In collaborative filtering, the small values in the **err** column also imply a high level of confidence in the predictions. 

In [16]:
worst_predictions

Unnamed: 0,uid,iid,rui,est,details,Iu,Ui,err
506,3028,686,1.0,7.076706,{'was_impossible': False},0,3,6.076706
1040,7856,346364,1.0,7.137821,{'was_impossible': False},0,4,6.137821
2832,8877,474350,1.0,7.142201,{'was_impossible': False},0,7,6.142201
744,796,28,1.0,7.16885,{'was_impossible': False},0,4,6.16885
2215,6977,334541,1.0,7.204771,{'was_impossible': False},0,2,6.204771
202,2718,9598,1.0,7.222246,{'was_impossible': False},0,1,6.222246
2566,4064,6171,1.0,7.249354,{'was_impossible': False},0,1,6.249354
2493,10152,370172,1.0,7.284259,{'was_impossible': False},0,5,6.284259
2531,11547,466420,1.0,7.314201,{'was_impossible': False},0,5,6.314201
88,11202,603692,1.0,7.377509,{'was_impossible': False},0,11,6.377509


The worst predictions, as indicated by the provided data, highlight instances where the recommender system struggled to accurately estimate user ratings for certain items. In these cases, the predicted ratings significantly deviated from the actual ratings, resulting in comparatively high error values.

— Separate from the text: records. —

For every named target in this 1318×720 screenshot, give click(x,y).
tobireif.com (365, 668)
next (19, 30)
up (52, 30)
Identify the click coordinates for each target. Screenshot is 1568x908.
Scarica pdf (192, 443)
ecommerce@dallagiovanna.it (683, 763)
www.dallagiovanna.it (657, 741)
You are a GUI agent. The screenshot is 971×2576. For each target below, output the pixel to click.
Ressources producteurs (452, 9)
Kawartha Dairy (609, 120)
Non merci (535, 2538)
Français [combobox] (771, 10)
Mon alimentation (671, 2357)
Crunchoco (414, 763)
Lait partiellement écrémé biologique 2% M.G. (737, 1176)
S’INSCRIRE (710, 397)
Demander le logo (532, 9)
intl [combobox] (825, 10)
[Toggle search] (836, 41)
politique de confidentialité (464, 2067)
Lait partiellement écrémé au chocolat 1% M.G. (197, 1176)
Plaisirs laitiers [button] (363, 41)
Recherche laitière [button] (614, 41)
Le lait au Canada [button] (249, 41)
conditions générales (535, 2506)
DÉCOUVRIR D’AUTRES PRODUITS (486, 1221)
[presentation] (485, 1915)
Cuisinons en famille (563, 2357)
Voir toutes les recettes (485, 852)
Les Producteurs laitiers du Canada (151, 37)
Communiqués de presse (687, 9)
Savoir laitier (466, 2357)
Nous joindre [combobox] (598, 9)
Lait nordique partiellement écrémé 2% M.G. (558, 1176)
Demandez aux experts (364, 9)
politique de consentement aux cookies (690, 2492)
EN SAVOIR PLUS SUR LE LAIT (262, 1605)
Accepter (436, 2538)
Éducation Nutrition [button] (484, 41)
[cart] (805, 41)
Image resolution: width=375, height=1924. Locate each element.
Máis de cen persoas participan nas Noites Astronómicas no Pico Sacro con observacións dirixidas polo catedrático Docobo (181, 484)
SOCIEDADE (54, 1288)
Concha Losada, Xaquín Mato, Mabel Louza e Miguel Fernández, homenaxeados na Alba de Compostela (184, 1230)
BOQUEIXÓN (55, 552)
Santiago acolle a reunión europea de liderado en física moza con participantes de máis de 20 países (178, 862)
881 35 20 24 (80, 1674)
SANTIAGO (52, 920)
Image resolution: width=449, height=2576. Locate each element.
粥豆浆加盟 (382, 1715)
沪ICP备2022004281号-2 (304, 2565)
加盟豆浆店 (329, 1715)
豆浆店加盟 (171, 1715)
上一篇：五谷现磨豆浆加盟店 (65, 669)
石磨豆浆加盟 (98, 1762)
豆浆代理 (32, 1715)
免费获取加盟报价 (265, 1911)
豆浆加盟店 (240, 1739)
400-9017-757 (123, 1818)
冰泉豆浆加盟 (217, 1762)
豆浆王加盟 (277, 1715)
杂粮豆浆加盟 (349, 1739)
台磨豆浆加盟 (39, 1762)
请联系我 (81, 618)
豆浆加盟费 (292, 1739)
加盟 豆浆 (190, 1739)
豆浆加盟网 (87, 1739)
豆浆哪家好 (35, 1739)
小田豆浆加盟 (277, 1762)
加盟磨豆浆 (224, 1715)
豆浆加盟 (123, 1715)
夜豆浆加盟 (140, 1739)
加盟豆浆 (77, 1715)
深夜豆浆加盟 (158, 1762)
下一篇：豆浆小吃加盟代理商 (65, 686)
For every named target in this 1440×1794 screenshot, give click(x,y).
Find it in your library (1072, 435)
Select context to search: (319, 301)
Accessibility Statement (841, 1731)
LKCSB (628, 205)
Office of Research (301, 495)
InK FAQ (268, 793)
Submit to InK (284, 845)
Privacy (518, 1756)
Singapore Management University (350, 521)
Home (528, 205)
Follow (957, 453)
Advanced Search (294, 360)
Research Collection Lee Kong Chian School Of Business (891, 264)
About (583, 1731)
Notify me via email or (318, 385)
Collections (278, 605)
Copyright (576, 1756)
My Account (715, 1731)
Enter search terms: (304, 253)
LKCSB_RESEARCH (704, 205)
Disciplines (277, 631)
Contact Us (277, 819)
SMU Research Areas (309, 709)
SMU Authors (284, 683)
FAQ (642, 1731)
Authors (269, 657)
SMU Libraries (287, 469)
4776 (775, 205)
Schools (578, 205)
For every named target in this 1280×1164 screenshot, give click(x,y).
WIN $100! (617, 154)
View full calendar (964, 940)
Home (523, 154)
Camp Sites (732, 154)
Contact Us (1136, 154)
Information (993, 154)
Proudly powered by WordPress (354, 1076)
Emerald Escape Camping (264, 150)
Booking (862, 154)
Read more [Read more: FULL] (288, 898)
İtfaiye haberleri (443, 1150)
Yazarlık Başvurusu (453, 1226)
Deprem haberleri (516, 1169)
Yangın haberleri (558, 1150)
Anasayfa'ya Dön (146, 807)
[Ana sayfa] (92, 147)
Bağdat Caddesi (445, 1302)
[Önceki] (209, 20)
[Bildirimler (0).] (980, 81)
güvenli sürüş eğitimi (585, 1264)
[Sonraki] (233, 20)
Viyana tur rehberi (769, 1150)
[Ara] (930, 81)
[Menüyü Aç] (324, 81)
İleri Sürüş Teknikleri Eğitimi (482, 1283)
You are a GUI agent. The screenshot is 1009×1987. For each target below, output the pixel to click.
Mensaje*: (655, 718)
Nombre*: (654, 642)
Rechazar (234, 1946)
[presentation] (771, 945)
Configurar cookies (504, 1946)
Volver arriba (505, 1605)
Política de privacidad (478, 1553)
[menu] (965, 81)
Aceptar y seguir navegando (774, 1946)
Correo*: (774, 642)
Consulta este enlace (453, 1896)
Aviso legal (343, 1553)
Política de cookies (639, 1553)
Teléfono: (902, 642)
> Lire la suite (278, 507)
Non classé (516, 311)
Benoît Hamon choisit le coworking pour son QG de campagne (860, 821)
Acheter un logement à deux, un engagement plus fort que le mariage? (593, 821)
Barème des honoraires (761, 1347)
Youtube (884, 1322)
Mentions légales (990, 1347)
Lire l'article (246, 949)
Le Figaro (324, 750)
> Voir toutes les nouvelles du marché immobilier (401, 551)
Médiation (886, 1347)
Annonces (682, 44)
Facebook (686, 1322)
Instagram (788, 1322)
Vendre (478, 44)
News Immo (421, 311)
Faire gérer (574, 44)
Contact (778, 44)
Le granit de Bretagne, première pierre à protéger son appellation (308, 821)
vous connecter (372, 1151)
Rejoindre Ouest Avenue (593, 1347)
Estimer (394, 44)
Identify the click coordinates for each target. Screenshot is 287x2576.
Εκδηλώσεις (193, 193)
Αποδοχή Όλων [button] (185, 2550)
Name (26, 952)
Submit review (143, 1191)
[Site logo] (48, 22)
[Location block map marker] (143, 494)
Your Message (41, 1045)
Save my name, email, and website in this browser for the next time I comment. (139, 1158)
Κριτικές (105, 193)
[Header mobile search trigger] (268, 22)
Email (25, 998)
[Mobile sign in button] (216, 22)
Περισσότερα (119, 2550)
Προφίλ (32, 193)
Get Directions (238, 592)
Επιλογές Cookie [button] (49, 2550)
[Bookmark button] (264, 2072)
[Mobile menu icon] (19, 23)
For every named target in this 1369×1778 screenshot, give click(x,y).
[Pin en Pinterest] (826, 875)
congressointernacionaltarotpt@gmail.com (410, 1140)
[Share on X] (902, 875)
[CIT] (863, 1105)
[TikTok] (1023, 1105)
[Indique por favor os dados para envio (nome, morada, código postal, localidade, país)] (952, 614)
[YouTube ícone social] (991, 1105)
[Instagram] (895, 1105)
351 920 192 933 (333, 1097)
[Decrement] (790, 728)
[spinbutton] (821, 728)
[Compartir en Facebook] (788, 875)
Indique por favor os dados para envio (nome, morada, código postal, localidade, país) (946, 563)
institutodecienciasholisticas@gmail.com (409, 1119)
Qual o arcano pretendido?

Understanding and addressing these challenges can pave the way for further improvements in recommender systems. Techniques such as incorporating more advanced algorithms, enhancing data preprocessing, or exploring hybrid models that combine collaborative and content-based filtering approaches could contribute to refining predictions and delivering more accurate recommendations to users.